Luc de Heusch aime se décrire comme anarchiste : cette déclaration réfère non à un militantisme, mais bien à une farouche indépendance d’esprit et à une attitude critique vis-à-vis des normes de son époque. En 1962, il pose un geste politique fort en dénonçant l’assassinat de Patrice Lumumba comme la conséquence d’un ordre colonial racialiste qui ne s’est jamais préoccupé de l’émancipation des Congolais (de Heusch 1968, 1971). Il dénonce aussi le rôle qu’ont joué les Belges dans l’exacerbation des clivages ethniques au Rwanda au tournant de l’indépendance.
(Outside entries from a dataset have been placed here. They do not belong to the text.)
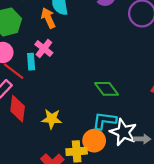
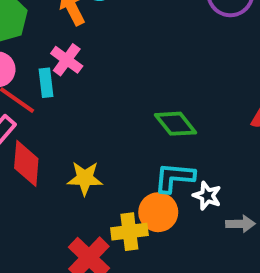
white star: (123, 132) -> (207, 196), size x0.6
gray arrow: (142, 139) -> (240, 224), moved

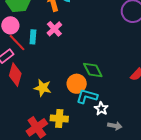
pink cross: (67, 60) -> (54, 29), moved
orange circle: (158, 212) -> (77, 84), moved

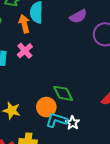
white star: (101, 109) -> (73, 123), moved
Son film Une république devenue folle (Rwanda 1894-1994) (1996) s’inscrit dans une lignée d’articles où il analyse, au fil des périodes coloniale et postcoloniale, l’origine du génocide de 1994.

A partir des années 1990, il consacre différentes études à la question de l’ethnicité et de l’ethnogenèse, ainsi qu’à celle des nationalismes et de leur instrumentalisation politique. Il s’inquiète du devenir de la Belgique et de l’Europe, en proie à la radicalisation des régionalismes. Il porte, à partir de ces années 1990, un regard de plus en plus inquiet sur le devenir de l’anthropologie, ce qui se manifeste lors dans l’allocution inaugurale qu’il prononce à l’occasion du 2e congrès de l’Association européenne des Anthropologues sociaux à Prague, en 1992 : il regrette la prédilection dont jouit dorénavant une « anthropologie du proche » et dénonce la vacuité des approches postmodernes et constructivistes qui s’en prennent à l’idée même de « modèles » analytiques (de Heusch 1993). Il est vrai que la méthode comparative, le structuralisme, les « systèmes de pensée » et les « aires culturelles » ne rencontrent plus guère d’écho dans l’anthropologie contemporaine, axée notamment sur la réflexivité ethnographique, l’agencéité des acteurs, les arènes locales, la globalisation. Bien qu’il occupe une chaire d’anthropologie à l’ULB pendant 37 ans, Luc de Heusch s’investit modérément dans la vie institutionnelle de l’université. La dynamique du Centre d’Anthropologie culturelle qu’il dirige à l’Institut de Sociologie jusqu’à sa retraite ne peut être comparée à celle du laboratoire « Systèmes de Pensée en Afrique noire » auquel il collabore à Paris. Le vaste héritage théorique qu’il laisse à son décès en 2012, en décalage assumé avec les centres d’intérêt contemporains de l’anthropologie, s’est donc ramifié selon des voies diverses qu’il est à cette heure trop tôt pour pleinement évaluer.

Pierre Petit
6 janvier 2014
FNRS-ULB

Bibliographie sélective de Luc de Heusch

 

Essais sur le symbolisme de l'inceste royal en Afrique, Bruxelles, ULB, 1958.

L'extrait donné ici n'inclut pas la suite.